* **Page images and extracted text**:
################

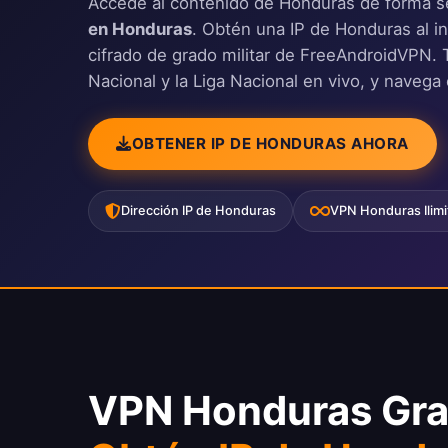
Accede al contenido de Honduras de forma 
en Honduras
. Obtén una IP de Honduras al i
cifrado de grado militar de FreeAndroidVPN. T
Nacional y la Liga Nacional en vivo, y navega 
OBTENER IP DE HONDURAS AHORA
Dirección IP de Honduras
VPN Honduras Ilimi
VPN Honduras Gra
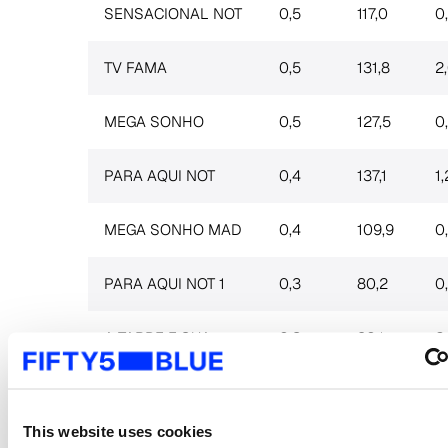
SENSACIONAL NOT
0,5
117,0
0
TV FAMA
0,5
131,8
2
MEGA SONHO
0,5
127,5
0
PARA AQUI NOT
0,4
137,1
1,
MEGA SONHO MAD
0,4
109,9
0
PARA AQUI NOT 1
0,3
80,2
0
A TARDE E SUA
0,3
90,1
2
MADRUGADA
0,3
102,9
0
ANIMADA
This website uses cookies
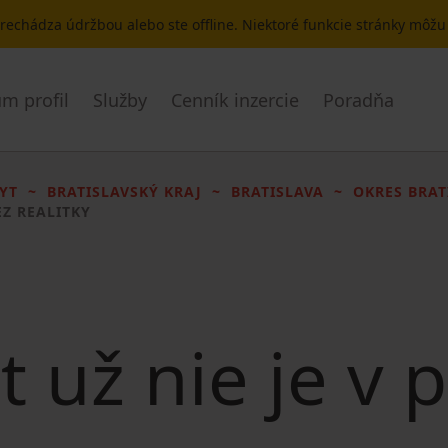
 prechádza údržbou alebo ste offline. Niektoré funkcie stránky môž
m profil
Služby
Cenník inzercie
Poradňa
YT
BRATISLAVSKÝ KRAJ
BRATISLAVA
OKRES BRAT
EZ REALITKY
t už nie je v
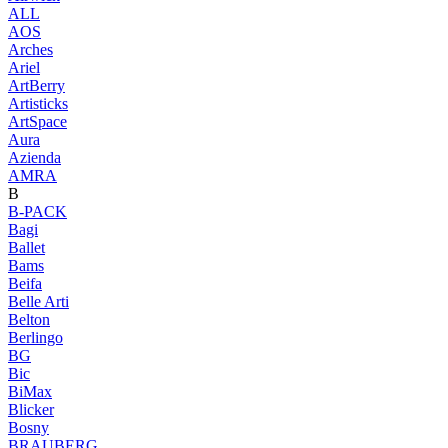
ALL
AOS
Arches
Ariel
ArtBerry
Artisticks
ArtSpace
Aura
Azienda
AМRA
B
B-PACK
Bagi
Ballet
Bams
Beifa
Belle Arti
Belton
Berlingo
BG
Bic
BiMax
Blicker
Bosny
BRAUBERG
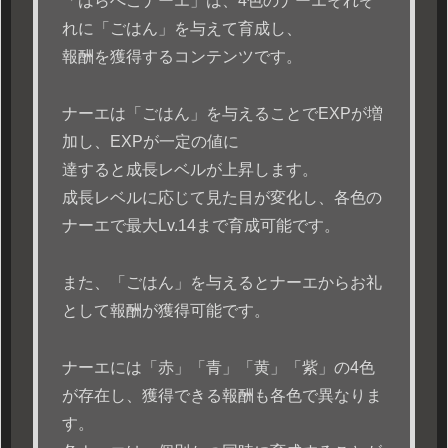
「はらぺこナーエ」は、4色のナーエそれぞ
れに「ごはん」を与えて育成し、
報酬を獲得するコンテンツです。
ナーエは「ごはん」を与えることでEXPが増
加し、EXPが一定の値に
達すると成長レベルが上昇します。
成長レベルに応じて見た目が変化し、各色の
ナーエで最大Lv.14まで育成可能です。
また、「ごはん」を与えるとナーエからお礼
として報酬が獲得可能です。
ナーエには「赤」「青」「黄」「紫」の4色
が存在し、獲得できる報酬も各色で異なりま
す。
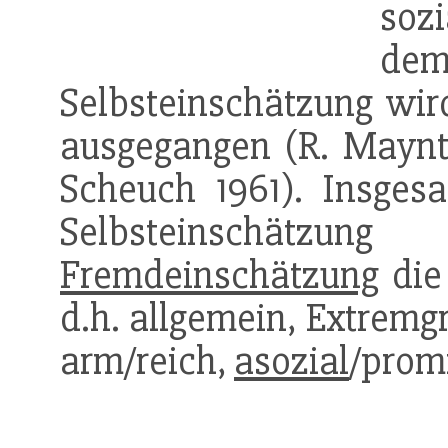
sozi
de
Selbsteinschätzung wi
ausgegangen (R. Mayntz
Scheuch 1961). Insgesa
Selbsteinschät
Fremdeinschätzung
die 
d.h. allgemein, Extremg
arm/reich,
asozial
/prom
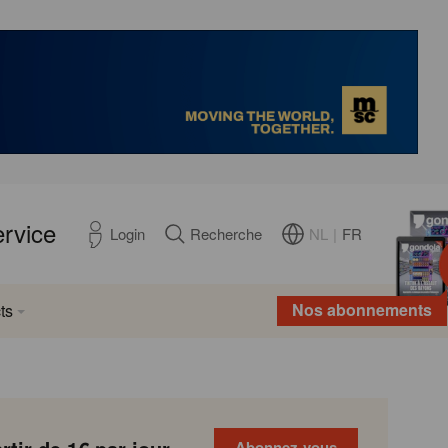
ervice
NL
|
FR
Login
Recherche
Nos abonnements
ts
Abonnez-vous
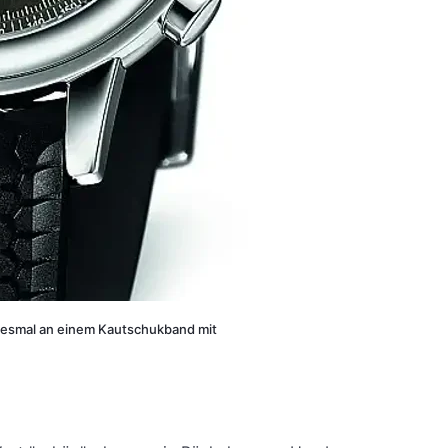
 Diesmal an einem Kautschukband mit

################

* **DIRECTIONS**:
Return every line above exactly, omitting images.

* **ANSWER BOX**:
Accede al contenido de Honduras de forma 
en Honduras
. Obtén una IP de Honduras al i
cifrado de grado militar de FreeAndroidVPN. T
Nacional y la Liga Nacional en vivo, y navega 
OBTENER IP DE HONDURAS AHORA
Dirección IP de Honduras
VPN Honduras Ilimi
VPN Honduras Gra
SENSACIONAL NOT
0,5
117,0
0
TV FAMA
0,5
131,8
2
MEGA SONHO
0,5
127,5
0
PARA AQUI NOT
0,4
137,1
1,
MEGA SONHO MAD
0,4
109,9
0
PARA AQUI NOT 1
0,3
80,2
0
A TARDE E SUA
0,3
90,1
2
MADRUGADA
0,3
102,9
0
ANIMADA
This website uses cookies
 prechádza údržbou alebo ste offline. Niektoré funkcie stránky môž
m profil
Služby
Cenník inzercie
Poradňa
YT
BRATISLAVSKÝ KRAJ
BRATISLAVA
OKRES BRAT
EZ REALITKY
t už nie je v
ALL
AOS
Arches
Ariel
ArtBerry
Artisticks
ArtSpace
Aura
Azienda
AМRA
B
B-PACK
Bagi
Ballet
Bams
Beifa
Belle Arti
Belton
Berlingo
BG
Bic
BiMax
Blicker
Bosny
BRAUBERG
「はらぺこナーエ」は、4色のナーエそれぞ
れに「ごはん」を与えて育成し、
報酬を獲得するコンテンツです。
ナーエは「ごはん」を与えることでEXPが増
加し、EXPが一定の値に
達すると成長レベルが上昇します。
成長レベルに応じて見た目が変化し、各色の
ナーエで最大Lv.14まで育成可能です。
また、「ごはん」を与えるとナーエからお礼
として報酬が獲得可能です。
ナーエには「赤」「青」「黄」「紫」の4色
が存在し、獲得できる報酬も各色で異なりま
す。
sozi
de
Selbsteinschätzung wi
ausgegangen (R. Mayntz
Scheuch 1961). Insgesa
Selbsteinschät
Fremdeinschätzung
die 
d.h. allgemein, Extremg
arm/reich,
asozial
/prom
ervice
NL
|
FR
Login
Recherche
Nos abonnements
ts
Abonnez-vous
 Diesmal an einem Kautschukband mit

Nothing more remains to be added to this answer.